= Susan Keefe =

American anthropologist and author

Susan Elaine Emley Keefe (born 1947) is an American anthropologist and author. She is a professor emerita at Appalachian State University. Keefe has published books on Mexican-American culture and Appalachian health issues.

== Life ==
Susan Elaine Emley Keefe was born in 1947 in Spokane, Washington. She attended a one-room school in Priest Lake. Her family later relocated to southern California. Keefe completed a bachelor of arts in anthropology in from University of California, Santa Barbara where she also earned a master of arts in anthropology in 1971 and a doctor of philosophy in 1974. Her dissertation was titled Women in power: Anglo and Mexican American female leaders in two Southern California communities.

In 1993, Keefe was the chair of the department of anthropology at Appalachian State University. She is a recognized scholar on Appalachian health issues. Her research includes the areas of ethnicity, modernity, culture change, social organization, and medical and applied anthropology. She has researched the Appalachian region and Mexican-Americans. Keefe is a professor emerita of anthropology at Appalachian State University. Keefe has published books on Mexican-American culture and Appalachian health issues.

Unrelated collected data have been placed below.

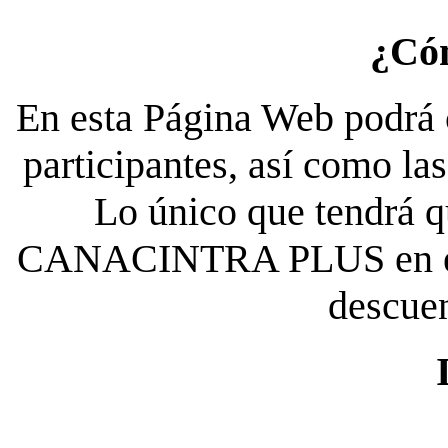
¿Có
En esta Página Web podrá c
participantes, así como la
Lo único que tendrá qu
CANACINTRA PLUS en el es
descue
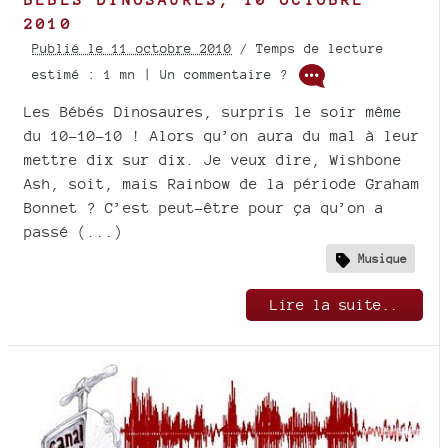
2010
Publié le 11 octobre 2010
/ Temps de lecture
estimé : 1 mn | Un commentaire ?
Les Bébés Dinosaures, surpris le soir même
du 10-10-10 ! Alors qu’on aura du mal à leur
mettre dix sur dix. Je veux dire, Wishbone
Ash, soit, mais Rainbow de la période Graham
Bonnet ? C’est peut-être pour ça qu’on a
passé (...)
Musique
Lire la suite..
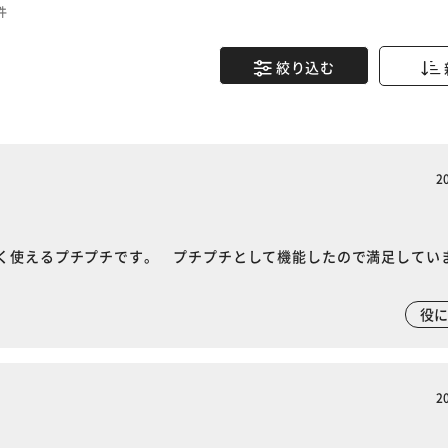
件
絞り込む
2
く使えるプチプチです。 プチプチとして機能したので満足してい
役
2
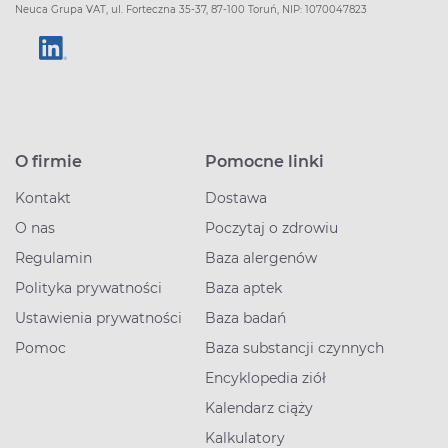
Neuca Grupa VAT, ul. Forteczna 35-37, 87-100 Toruń, NIP: 1070047823
O firmie
Pomocne linki
Kontakt
Dostawa
O nas
Poczytaj o zdrowiu
Regulamin
Baza alergenów
Polityka prywatności
Baza aptek
Ustawienia prywatności
Baza badań
Pomoc
Baza substancji czynnych
Encyklopedia ziół
Kalendarz ciąży
Kalkulatory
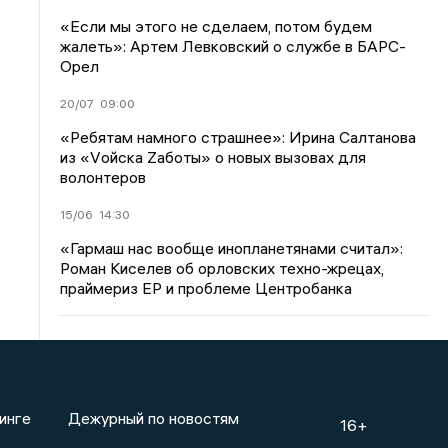
«Если мы этого не сделаем, потом будем
жалеть»: Артем Левковский о службе в БАРС-
Орел
20/07
09:00
«Ребятам намного страшнее»: Ирина Салтанова
из «Vойска Zаботы» о новых вызовах для
волонтеров
15/06
14:30
«Гармаш нас вообще инопланетянами считал»:
Роман Киселев об орловских техно-жрецах,
праймериз ЕР и проблеме Центробанка
инге
Дежурный по новостям
16+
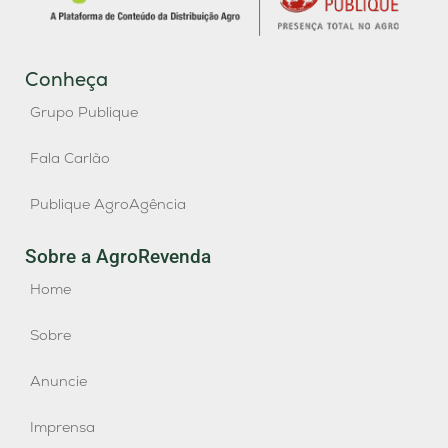
Conheça
Grupo Publique
Fala Carlão
Publique AgroAgência
Sobre a AgroRevenda
Home
Sobre
Anuncie
Imprensa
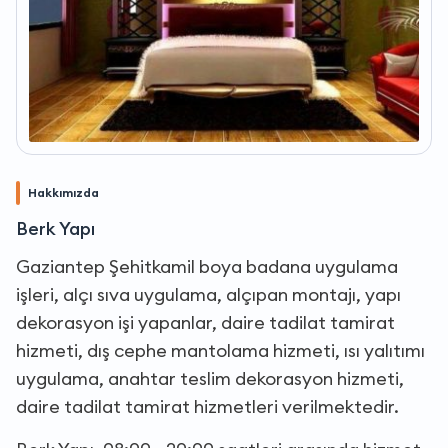
Hakkımızda
Berk Yapı
Gaziantep Şehitkamil boya badana uygulama
işleri, alçı sıva uygulama, alçıpan montajı, yapı
dekorasyon işi yapanlar, daire tadilat tamirat
hizmeti, dış cephe mantolama hizmeti, ısı yalıtımı
uygulama, anahtar teslim dekorasyon hizmeti,
daire tadilat tamirat hizmetleri verilmektedir.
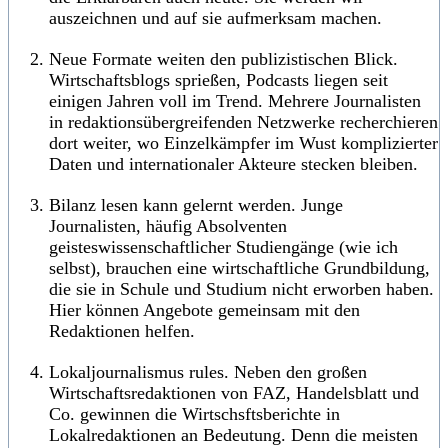
auszeichnen und auf sie aufmerksam machen.
Neue Formate weiten den publizistischen Blick.
Wirtschaftsblogs sprießen, Podcasts liegen seit
einigen Jahren voll im Trend. Mehrere Journalisten
in redaktionsübergreifenden Netzwerke recherchieren
dort weiter, wo Einzelkämpfer im Wust komplizierter
Daten und internationaler Akteure stecken bleiben.
Bilanz lesen kann gelernt werden. Junge
Journalisten, häufig Absolventen
geisteswissenschaftlicher Studiengänge (wie ich
selbst), brauchen eine wirtschaftliche Grundbildung,
die sie in Schule und Studium nicht erworben haben.
Hier können Angebote gemeinsam mit den
Redaktionen helfen.
Lokaljournalismus rules. Neben den großen
Wirtschaftsredaktionen von FAZ, Handelsblatt und
Co. gewinnen die Wirtschsftsberichte in
Lokalredaktionen an Bedeutung. Denn die meisten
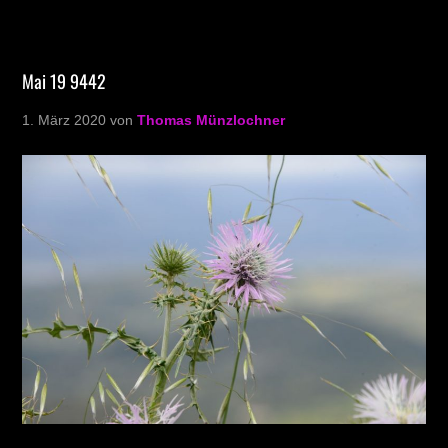
Mai 19 9442
1. März 2020
von
Thomas Münzlochner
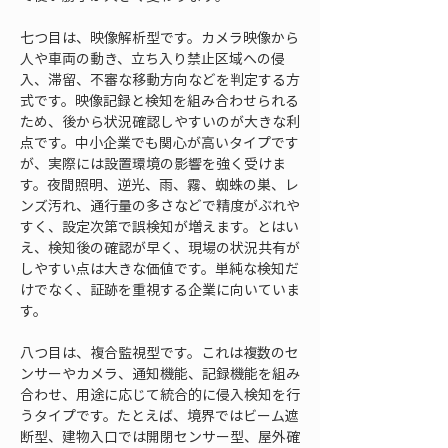
七つ目は、映像解析型です。カメラ映像から
人や車両の動き、立ち入り禁止区域への侵
入、滞留、不審な移動方向などを判定する方
式です。映像記録と検知を組み合わせられる
ため、後から状況確認しやすいのが大きな利
点です。中小企業でも関心が高いタイプです
が、実際には設置環境の影響を強く受けま
す。夜間照明、逆光、雨、霧、蜘蛛の巣、レ
ンズ汚れ、通行量の多さなどで精度がぶれや
すく、設定次第で誤検知が増えます。とはい
え、検知後の確認が早く、現場の状況共有が
しやすい点は大きな価値です。単純な検知だ
けでなく、証跡を重視する企業に向いていま
す。
八つ目は、複合監視型です。これは複数のセ
ンサーやカメラ、通知機能、記録機能を組み
合わせ、用途に応じて統合的に侵入検知を行
うタイプです。たとえば、境界ではビーム遮
断型、建物入口では開閉センサー型、屋外確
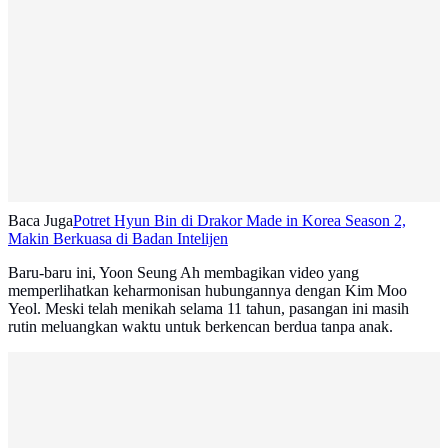
Baca Juga
Potret Hyun Bin di Drakor Made in Korea Season 2,
Makin Berkuasa di Badan Intelijen
Baru-baru ini, Yoon Seung Ah membagikan video yang
memperlihatkan keharmonisan hubungannya dengan Kim Moo
Yeol. Meski telah menikah selama 11 tahun, pasangan ini masih
rutin meluangkan waktu untuk berkencan berdua tanpa anak.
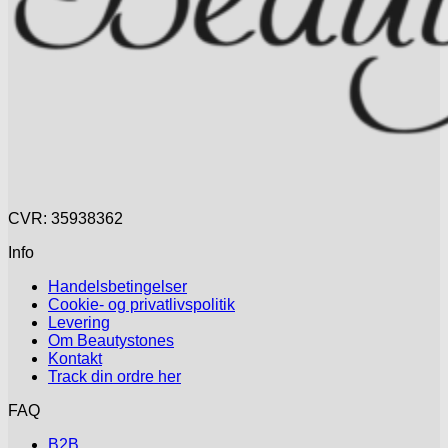
CVR: 35938362
Info
Handelsbetingelser
Cookie- og privatlivspolitik
Levering
Om Beautystones
Kontakt
Track din ordre her
FAQ
B2B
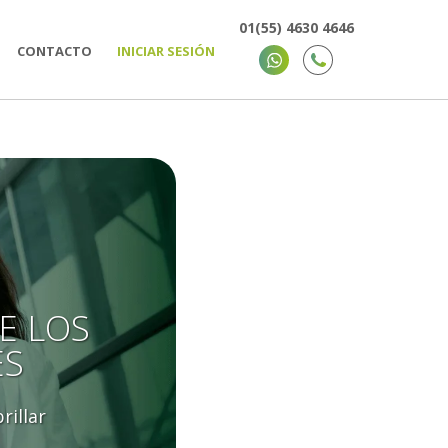
01(55) 4630 4646
CONTACTO
INICIAR SESIÓN
E LOS
ES
rillar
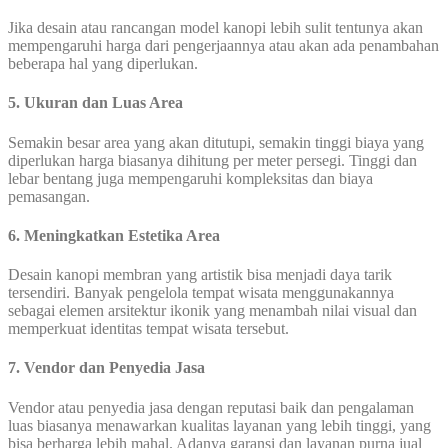
Jika desain atau rancangan model kanopi lebih sulit tentunya akan
mempengaruhi harga dari pengerjaannya atau akan ada penambahan
beberapa hal yang diperlukan.
5. Ukuran dan Luas Area
Semakin besar area yang akan ditutupi, semakin tinggi biaya yang
diperlukan harga biasanya dihitung per meter persegi. Tinggi dan
lebar bentang juga mempengaruhi kompleksitas dan biaya
pemasangan.
6.
Meningkatkan Estetika Area
Desain kanopi membran yang artistik bisa menjadi daya tarik
tersendiri. Banyak pengelola tempat wisata menggunakannya
sebagai elemen arsitektur ikonik yang menambah nilai visual dan
memperkuat identitas tempat wisata tersebut.
7.
Vendor dan Penyedia Jasa
Vendor atau penyedia jasa dengan reputasi baik dan pengalaman
luas biasanya menawarkan kualitas layanan yang lebih tinggi, yang
bisa berharga lebih mahal. Adanya garansi dan layanan purna jual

Keefe has lived in Blowing Rock, North Carolina for over 30 years.

== Selected works ==

- Keefe, Susan E. (1978). "Emotional support systems in two cultures: a comparison of Mexican Americans and anglo Americans"
- Keefe, Susan Emley (1987). "Chicano ethnicity"
- Keefe, Susan E. (1989). "Negotiating ethnicity: the impact of anthropological theory and practice"
- Keefe, Susan E. (2005). "Appalachian cultural competency: a guide for medical, mental health, and social service professionals"
- Keefe, Susan E. (2009). "Participatory development in Appalachia: cultural identity, community, and sustainability"
- Keefe, Susan E. (1988). "Appalachian Mental Health"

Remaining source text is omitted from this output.